Complaints often result from managers being too lax rather than too strict. Stress comes because there is unequal or inconsistent enforcement, so employees don’t know what to expect. Action taken may be seen as punitive, or arbitrary. Take care of the smaller problems, and you won’t have bigger ones. 

If a problem with an employee cannot be resolved, there is an art to handling termination. Prepare for the conversation, make your decision, don’t make it personal, and be clear in what you say so that there is no misunderstanding. It may be painful, with plenty of fireworks, a jolting reality for both sides, but it must be done, sooner than later.

YOUR EMPLOYEES KNOW WHO’S GETTING THE JOB DONE
“I wonder why they’re putting up with Carl. He’s always creating problems with his jobs and he seems to be frustrated and angry all the time.”

“Jeff told me he’s behind in his draw and not making sales. He’s already looking for another job; I overheard him on the phone.” 

“Mary looks good, but it seems like she’s spending more time doing her nails than on the phone with clients.” 

“I cannot believe what Harry said to one of his clients, ‘Why don’t you replace that idiot foreman of yours? Then we’ll get out there and finish.’” 

A delay in making a decision can be damaging to the manager and the company. The manager will be perceived as uncaring, indecisive or just incompetent. The excuse may be that, “I’m letting nature take its course, and it will work its way through.” Yes, but the situation is eroding all the while. Rather, a manager should take control of his situation, even if it’s an unpleasant task, “Harry, it’s time to end your association with the company; we both had high hopes, but it hasn’t worked out. Let’s pick a date for your separation.”

How does your company rate as a workplace? If you want an eye-opening perspective, go to glassdoor.com and read the reviews from company employees. This can be illuminating, both if you are being rated and if you plan to do business with a rated company.

Perhaps the least effective way for a boss to glean employee feedback is to pull them into their office and ask their opinions. They won’t get the unvarnished truth. It’s the same with feedback through a written questionnaire or a website, unless it’s done off premises through a non-company computer using something like Survey Monkey. Employees are paranoid that management will figure out which comments came from them.

One way to get quality feedback is to use an outside human resources (HR) firm. Have them do indepth interviews and provide company management with feedback. Yes, management can (and should) help the HR firm develop the questions, and all team members should be required to sit for their individual interview. The HR pro may schedule interviews off premises or after business hours.

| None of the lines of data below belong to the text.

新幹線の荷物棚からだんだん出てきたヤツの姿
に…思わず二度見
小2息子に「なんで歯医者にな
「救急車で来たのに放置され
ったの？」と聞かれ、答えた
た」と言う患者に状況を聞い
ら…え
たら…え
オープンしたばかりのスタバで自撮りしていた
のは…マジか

Management may introduce this concept with a statement along the lines of, “We are looking for ways to improve our company through feedback from our most valuable asset, our employees. We care what you think, so we want you to participate by giving our HR professional your opinion of how we’re doing and where we can do a better job. All information provided is confidential and not attributed to you personally; [HR, Inc.] develops a composite rating report based upon employee answers and comments.”

In the final analysis, the boss is responsible for workplace productivity. Everyone would like to know the boss’ vision of where the company is going. It is up to them to figure that out and enthusiastically share it. That, coupled with good human relations, is the secret to a happy workplace.